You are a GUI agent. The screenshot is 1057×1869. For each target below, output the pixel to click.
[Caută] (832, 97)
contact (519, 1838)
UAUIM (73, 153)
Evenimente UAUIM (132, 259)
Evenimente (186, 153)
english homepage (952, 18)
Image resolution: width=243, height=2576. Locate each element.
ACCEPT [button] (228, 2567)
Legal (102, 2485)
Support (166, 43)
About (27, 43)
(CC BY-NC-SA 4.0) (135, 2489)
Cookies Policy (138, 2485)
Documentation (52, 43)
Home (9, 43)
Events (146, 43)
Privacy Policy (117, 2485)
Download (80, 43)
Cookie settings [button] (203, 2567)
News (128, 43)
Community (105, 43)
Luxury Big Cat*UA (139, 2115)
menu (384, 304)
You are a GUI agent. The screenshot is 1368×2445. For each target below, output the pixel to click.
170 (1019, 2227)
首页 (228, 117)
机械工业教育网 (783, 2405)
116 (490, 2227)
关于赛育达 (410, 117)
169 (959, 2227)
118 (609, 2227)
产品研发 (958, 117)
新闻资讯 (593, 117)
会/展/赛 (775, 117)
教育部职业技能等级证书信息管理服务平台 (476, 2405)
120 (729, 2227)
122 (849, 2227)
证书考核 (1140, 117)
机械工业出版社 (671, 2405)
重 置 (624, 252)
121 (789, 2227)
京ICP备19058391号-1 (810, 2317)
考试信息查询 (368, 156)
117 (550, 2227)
════════════════
Check every line of the records, and copy the ones that hold the word "target".

You are a GUI agent. The screenshot is 1057×1869. For each target below, output the pixel to click.
You are a GUI agent. The screenshot is 1368×2445. For each target below, output the pixel to click.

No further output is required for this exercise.